* [Your assignment]: The reply should hold every line of the data below, unchanged, and none of the pictures.

Records from a collection
.....
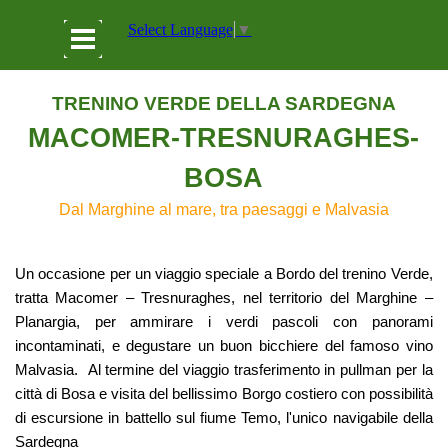
Vai ai contenuti
Salta menù
Select Language
▼
TRENINO VERDE DELLA SARDEGNA
MACOMER-TRESNURAGHES-
BOSA
Dal Marghine al mare, tra paesaggi e Malvasia
Un occasione per un viaggio speciale a Bordo del trenino Verde,
tratta Macomer – Tresnuraghes, nel territorio del Marghine –
Planargia, per ammirare i verdi pascoli con panorami
incontaminati, e degustare un buon bicchiere del famoso vino
Malvasia. Al termine del viaggio trasferimento in pullman per la
città di Bosa e visita del bellissimo Borgo costiero con possibilità
di escursione in battello sul fiume Temo, l'unico navigabile della
Sardegna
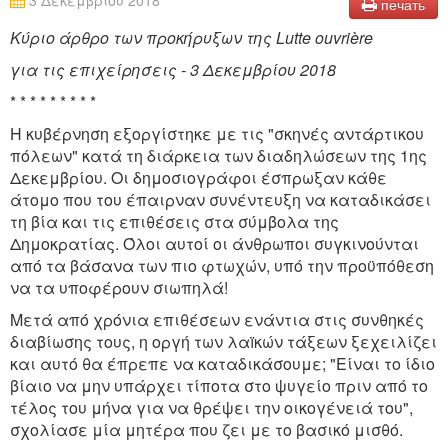
3 Δεκεμβρίου 2018
печать
Κύριο άρθρο των προκήρυξων της Lutte ouvrière
για τις επιχείρησεις - 3 Δεκεμβρίου 2018
* * * * * * * * *
Η κυβέρνηση εξοργίστηκε με τις "σκηνές αντάρτικου
πόλεων" κατά τη διάρκεια των διαδηλώσεων της 1ης
Δεκεμβρίου. Οι δημοσιογράφοι έσπρωξαν κάθε
άτομο που του έπαιρναν συνέντευξη να καταδικάσει
τη βία και τις επιθέσεις στα σύμβολα της
Δημοκρατίας. Όλοι αυτοί οι άνθρωποι συγκινούνται
από τα βάσανα των πιο φτωχών, υπό την προϋπόθεση
να τα υποφέρουν σιωπηλά!
Μετά από χρόνια επιθέσεων ενάντια στις συνθηκές
διαβίωσης τους, η οργή των λαïκών τάξεων ξεχειλίζει
και αυτό θα έπρεπε να καταδικάσουμε; "Είναι το ίδιο
βίαιο να μην υπάρχει τίποτα στο ψυγείο πριν από το
τέλος του μήνα για να θρέψει την οικογένειά του",
σχολίασε μία μητέρα που ζει με το βασικό μισθό.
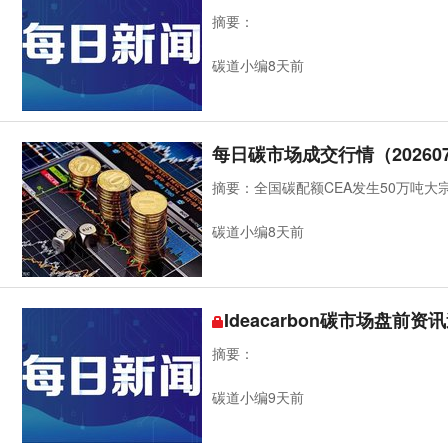
摘要：
碳道小编8天前
每日碳市场成交行情（202607
摘要：全国碳配额CEA发生50万吨大
碳道小编8天前
Ideacarbon碳市场盘前资讯
摘要：
碳道小编9天前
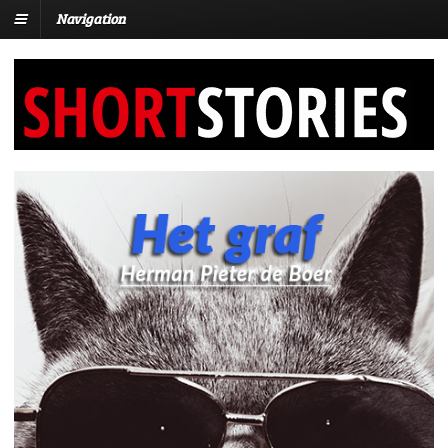
Navigation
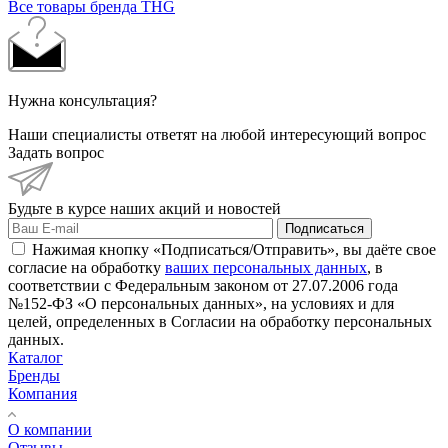
Все товары бренда THG
Нужна консультация?
Наши специалисты ответят на любой интересующий вопрос
Задать вопрос
Будьте в курсе наших акций и новостей
Подписаться
Нажимая кнопку «Подписаться/Отправить», вы даёте свое
согласие на обработку
ваших персональных данных
, в
соответствии с Федеральным законом от 27.07.2006 года
№152-ФЗ «О персональных данных», на условиях и для
целей, определенных в Согласии на обработку персональных
данных.
Каталог
Бренды
Компания
О компании
Отзывы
.....
* [Response box]:
Vai ai contenuti
Salta menù
Select Language
▼
TRENINO VERDE DELLA SARDEGNA
MACOMER-TRESNURAGHES-
BOSA
Dal Marghine al mare, tra paesaggi e Malvasia
Un occasione per un viaggio speciale a Bordo del trenino Verde,
tratta Macomer – Tresnuraghes, nel territorio del Marghine –
Planargia, per ammirare i verdi pascoli con panorami
incontaminati, e degustare un buon bicchiere del famoso vino
Malvasia. Al termine del viaggio trasferimento in pullman per la
città di Bosa e visita del bellissimo Borgo costiero con possibilità
di escursione in battello sul fiume Temo, l'unico navigabile della
Sardegna
3 Δεκεμβρίου 2018
печать
Κύριο άρθρο των προκήρυξων της Lutte ouvrière
για τις επιχείρησεις - 3 Δεκεμβρίου 2018
* * * * * * * * *
Η κυβέρνηση εξοργίστηκε με τις "σκηνές αντάρτικου
πόλεων" κατά τη διάρκεια των διαδηλώσεων της 1ης
Δεκεμβρίου. Οι δημοσιογράφοι έσπρωξαν κάθε
άτομο που του έπαιρναν συνέντευξη να καταδικάσει
τη βία και τις επιθέσεις στα σύμβολα της
Δημοκρατίας. Όλοι αυτοί οι άνθρωποι συγκινούνται
από τα βάσανα των πιο φτωχών, υπό την προϋπόθεση
να τα υποφέρουν σιωπηλά!
Μετά από χρόνια επιθέσεων ενάντια στις συνθηκές
διαβίωσης τους, η οργή των λαïκών τάξεων ξεχειλίζει
και αυτό θα έπρεπε να καταδικάσουμε; "Είναι το ίδιο
βίαιο να μην υπάρχει τίποτα στο ψυγείο πριν από το
τέλος του μήνα για να θρέψει την οικογένειά του",
σχολίασε μία μητέρα που ζει με το βασικό μισθό.
摘要：
碳道小编8天前
每日碳市场成交行情（202607
摘要：全国碳配额CEA发生50万吨大
碳道小编8天前
Ideacarbon碳市场盘前资讯
摘要：
碳道小编9天前
Navigation
Все товары бренда THG
Нужна консультация?
Наши специалисты ответят на любой интересующий вопрос
Задать вопрос
Будьте в курсе наших акций и новостей
Подписаться
Нажимая кнопку «Подписаться/Отправить», вы даёте свое
согласие на обработку
ваших персональных данных
, в
соответствии с Федеральным законом от 27.07.2006 года
№152-ФЗ «О персональных данных», на условиях и для
целей, определенных в Согласии на обработку персональных
данных.
Каталог
Бренды
Компания
О компании
Отзывы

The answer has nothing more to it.